● **INPUT DATA**
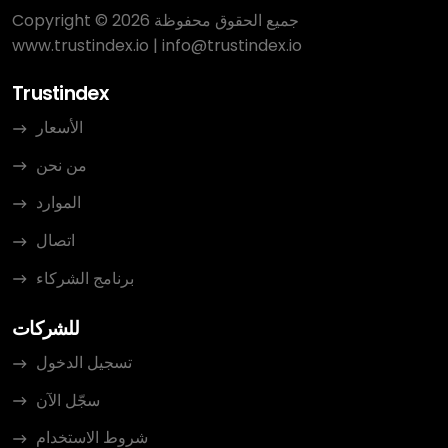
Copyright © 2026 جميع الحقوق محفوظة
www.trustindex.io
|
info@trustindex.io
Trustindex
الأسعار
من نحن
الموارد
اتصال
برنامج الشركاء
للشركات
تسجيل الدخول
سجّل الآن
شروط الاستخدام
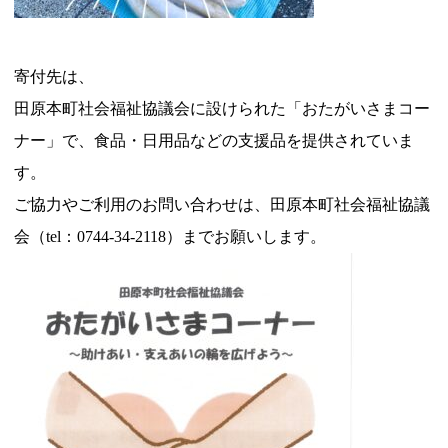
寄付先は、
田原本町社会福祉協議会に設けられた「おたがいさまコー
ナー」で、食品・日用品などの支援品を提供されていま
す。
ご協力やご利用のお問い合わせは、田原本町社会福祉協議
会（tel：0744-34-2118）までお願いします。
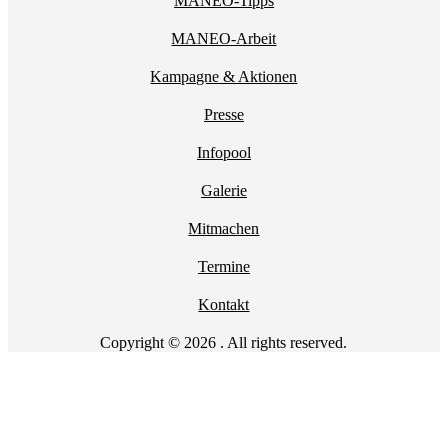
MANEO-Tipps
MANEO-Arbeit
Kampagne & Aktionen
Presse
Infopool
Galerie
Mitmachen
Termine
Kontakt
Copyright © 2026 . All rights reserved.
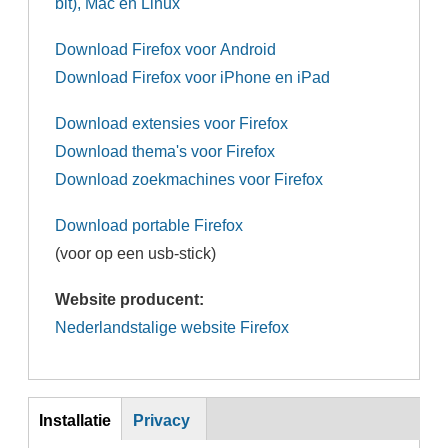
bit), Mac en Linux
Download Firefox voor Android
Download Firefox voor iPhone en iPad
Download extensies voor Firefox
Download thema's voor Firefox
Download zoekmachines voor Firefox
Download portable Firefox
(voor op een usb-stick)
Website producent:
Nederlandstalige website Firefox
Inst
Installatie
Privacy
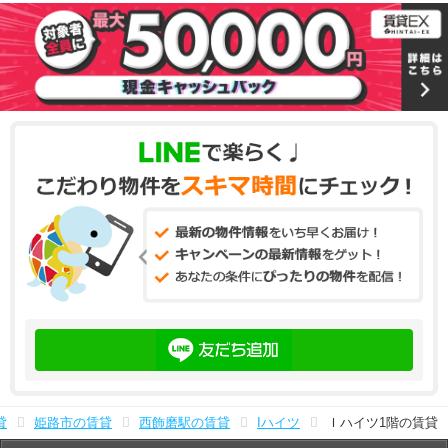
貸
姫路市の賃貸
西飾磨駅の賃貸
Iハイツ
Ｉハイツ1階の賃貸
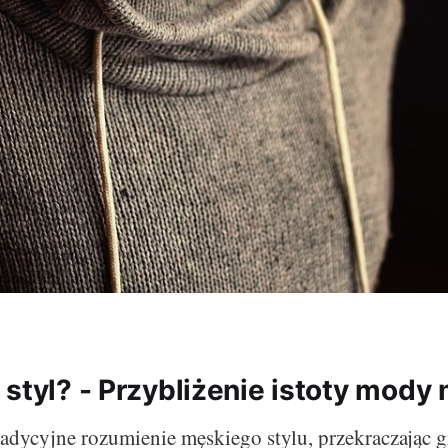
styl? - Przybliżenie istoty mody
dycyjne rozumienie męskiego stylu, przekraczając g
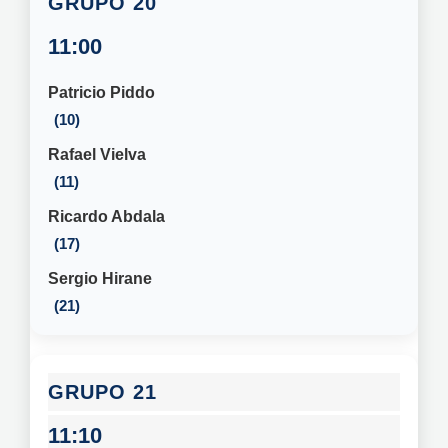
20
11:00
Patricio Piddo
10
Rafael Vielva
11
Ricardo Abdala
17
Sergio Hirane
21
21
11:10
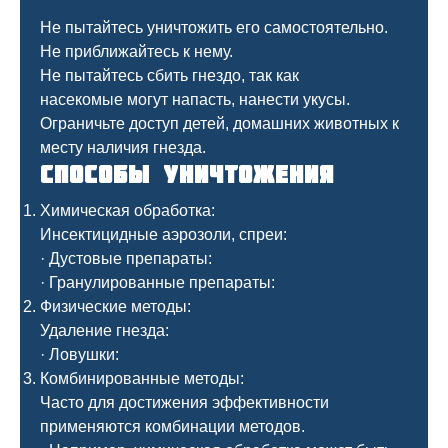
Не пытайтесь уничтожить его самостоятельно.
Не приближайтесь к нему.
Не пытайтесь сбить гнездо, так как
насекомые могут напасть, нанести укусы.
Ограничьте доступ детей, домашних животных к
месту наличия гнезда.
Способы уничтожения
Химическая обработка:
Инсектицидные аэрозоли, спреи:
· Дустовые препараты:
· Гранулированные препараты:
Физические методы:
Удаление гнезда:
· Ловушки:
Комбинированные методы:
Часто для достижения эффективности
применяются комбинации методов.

● **ASSIGNMENT**
Look for the word "гнезда" in the listing above, and copy every line where you find it.

● **EXERCISE ANSWER**
месту наличия гнезда.
Удаление гнезда:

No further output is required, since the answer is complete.